Start of Task material

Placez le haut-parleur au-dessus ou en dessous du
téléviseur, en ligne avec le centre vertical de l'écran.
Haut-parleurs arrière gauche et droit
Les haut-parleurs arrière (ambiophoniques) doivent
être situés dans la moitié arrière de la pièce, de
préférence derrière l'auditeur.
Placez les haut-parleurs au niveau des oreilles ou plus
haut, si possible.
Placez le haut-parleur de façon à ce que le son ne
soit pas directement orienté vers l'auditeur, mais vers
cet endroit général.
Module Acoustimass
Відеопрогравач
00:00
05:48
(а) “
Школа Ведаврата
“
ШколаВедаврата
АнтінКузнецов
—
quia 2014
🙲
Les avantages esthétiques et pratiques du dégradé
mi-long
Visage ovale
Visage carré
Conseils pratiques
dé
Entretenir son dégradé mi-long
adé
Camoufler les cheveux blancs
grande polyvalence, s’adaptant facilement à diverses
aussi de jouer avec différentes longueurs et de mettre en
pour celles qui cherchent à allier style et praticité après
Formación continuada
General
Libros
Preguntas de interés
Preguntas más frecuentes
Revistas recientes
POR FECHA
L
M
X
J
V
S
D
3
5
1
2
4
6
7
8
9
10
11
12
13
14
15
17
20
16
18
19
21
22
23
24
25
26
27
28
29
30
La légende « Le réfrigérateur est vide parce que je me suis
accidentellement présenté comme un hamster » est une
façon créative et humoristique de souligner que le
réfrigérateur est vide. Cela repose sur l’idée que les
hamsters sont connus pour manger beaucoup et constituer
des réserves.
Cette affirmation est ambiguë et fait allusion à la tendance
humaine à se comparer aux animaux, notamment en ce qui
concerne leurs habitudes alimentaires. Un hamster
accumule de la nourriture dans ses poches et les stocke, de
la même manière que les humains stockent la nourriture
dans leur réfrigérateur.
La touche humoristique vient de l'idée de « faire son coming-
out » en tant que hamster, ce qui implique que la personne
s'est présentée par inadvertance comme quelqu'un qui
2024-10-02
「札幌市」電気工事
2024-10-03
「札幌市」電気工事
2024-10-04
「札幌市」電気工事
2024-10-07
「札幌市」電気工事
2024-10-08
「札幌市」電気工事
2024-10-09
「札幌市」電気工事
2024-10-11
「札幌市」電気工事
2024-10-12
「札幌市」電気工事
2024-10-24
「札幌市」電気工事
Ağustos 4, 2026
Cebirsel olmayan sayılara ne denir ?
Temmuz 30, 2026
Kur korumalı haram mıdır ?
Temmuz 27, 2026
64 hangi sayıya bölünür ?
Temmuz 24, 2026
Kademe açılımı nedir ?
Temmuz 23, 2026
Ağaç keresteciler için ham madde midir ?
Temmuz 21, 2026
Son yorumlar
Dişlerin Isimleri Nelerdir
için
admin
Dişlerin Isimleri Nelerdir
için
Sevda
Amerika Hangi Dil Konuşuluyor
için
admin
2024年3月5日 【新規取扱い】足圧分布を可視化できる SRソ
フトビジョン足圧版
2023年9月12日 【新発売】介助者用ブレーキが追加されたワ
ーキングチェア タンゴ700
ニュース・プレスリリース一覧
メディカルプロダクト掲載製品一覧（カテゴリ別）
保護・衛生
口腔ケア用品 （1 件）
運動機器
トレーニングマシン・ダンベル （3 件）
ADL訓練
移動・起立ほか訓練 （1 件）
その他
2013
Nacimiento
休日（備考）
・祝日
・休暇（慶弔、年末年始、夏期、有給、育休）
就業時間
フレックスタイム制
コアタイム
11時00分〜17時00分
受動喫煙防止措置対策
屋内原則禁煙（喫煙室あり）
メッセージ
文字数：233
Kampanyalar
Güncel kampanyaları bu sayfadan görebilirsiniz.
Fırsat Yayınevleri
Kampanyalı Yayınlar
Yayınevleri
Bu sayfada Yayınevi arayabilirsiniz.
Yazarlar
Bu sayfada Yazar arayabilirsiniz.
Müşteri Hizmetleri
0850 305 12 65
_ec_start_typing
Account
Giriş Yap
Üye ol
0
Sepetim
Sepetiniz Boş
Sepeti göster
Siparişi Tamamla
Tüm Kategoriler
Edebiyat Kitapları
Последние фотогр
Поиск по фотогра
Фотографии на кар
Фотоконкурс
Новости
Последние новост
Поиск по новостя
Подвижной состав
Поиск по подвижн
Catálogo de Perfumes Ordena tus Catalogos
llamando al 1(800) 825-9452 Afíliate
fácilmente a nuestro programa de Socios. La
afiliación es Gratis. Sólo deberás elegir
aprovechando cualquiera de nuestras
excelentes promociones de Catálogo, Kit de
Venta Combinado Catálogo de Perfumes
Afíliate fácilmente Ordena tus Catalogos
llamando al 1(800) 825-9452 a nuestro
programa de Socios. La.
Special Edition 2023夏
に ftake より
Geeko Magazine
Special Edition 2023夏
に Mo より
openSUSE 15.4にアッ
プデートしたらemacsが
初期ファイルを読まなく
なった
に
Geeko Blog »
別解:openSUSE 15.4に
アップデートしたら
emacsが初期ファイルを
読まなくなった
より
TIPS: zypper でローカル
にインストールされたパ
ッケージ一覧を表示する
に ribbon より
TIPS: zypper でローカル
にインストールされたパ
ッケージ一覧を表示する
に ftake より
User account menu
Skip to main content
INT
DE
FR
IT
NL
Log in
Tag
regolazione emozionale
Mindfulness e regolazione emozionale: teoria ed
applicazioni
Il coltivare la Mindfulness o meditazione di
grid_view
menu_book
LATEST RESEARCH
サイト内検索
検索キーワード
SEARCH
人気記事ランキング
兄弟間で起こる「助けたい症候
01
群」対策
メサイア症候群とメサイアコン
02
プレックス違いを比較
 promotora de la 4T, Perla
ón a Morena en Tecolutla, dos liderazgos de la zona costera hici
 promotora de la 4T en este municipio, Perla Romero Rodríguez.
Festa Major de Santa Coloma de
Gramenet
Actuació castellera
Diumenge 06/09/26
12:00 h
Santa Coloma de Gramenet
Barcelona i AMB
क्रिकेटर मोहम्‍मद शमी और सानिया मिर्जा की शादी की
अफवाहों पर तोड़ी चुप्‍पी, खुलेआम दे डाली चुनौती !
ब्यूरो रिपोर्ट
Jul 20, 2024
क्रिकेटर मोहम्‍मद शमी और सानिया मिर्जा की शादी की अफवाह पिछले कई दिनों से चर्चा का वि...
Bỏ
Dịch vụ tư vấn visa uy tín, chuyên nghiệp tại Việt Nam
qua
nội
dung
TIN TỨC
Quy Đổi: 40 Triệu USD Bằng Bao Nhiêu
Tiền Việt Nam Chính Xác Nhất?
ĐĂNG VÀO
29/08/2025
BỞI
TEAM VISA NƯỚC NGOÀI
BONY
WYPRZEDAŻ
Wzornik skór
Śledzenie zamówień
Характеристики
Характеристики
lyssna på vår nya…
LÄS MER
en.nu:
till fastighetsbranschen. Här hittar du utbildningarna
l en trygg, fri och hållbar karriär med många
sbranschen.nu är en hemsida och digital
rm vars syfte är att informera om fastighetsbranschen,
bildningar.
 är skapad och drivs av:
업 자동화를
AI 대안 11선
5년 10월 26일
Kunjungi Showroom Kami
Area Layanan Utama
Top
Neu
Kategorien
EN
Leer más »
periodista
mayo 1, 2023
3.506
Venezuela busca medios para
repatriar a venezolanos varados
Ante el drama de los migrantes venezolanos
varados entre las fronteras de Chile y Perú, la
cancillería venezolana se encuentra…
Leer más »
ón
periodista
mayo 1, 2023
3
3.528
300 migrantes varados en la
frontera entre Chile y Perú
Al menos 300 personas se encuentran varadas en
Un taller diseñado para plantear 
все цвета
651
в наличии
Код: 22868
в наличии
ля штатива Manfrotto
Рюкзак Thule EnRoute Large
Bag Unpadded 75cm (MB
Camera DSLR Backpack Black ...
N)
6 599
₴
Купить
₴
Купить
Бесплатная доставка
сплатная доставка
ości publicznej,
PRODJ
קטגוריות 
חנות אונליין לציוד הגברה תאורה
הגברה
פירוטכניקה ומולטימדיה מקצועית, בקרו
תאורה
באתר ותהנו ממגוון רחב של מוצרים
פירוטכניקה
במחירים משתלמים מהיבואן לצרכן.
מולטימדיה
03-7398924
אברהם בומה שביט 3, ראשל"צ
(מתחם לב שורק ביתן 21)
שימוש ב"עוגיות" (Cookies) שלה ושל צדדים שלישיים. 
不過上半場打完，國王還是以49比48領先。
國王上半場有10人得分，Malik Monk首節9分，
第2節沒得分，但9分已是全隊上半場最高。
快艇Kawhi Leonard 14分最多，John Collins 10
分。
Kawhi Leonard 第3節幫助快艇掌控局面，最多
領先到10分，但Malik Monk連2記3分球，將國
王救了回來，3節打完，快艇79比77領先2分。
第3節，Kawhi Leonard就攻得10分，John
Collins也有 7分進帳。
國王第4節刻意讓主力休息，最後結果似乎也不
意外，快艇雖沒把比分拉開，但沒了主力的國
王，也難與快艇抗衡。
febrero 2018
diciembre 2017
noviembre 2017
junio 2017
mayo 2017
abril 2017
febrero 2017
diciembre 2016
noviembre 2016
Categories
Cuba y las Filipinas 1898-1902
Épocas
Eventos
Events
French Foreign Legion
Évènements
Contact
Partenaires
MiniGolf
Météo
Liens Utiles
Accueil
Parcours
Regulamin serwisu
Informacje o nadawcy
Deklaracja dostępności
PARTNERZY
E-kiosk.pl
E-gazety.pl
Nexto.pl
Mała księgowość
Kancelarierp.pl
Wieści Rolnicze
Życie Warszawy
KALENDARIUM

End of Task material

• **Directions for this task**
Looking at the entries above, count the lines that contain the string "humoristique", then give the number and nothing else.

• **Written solution**
2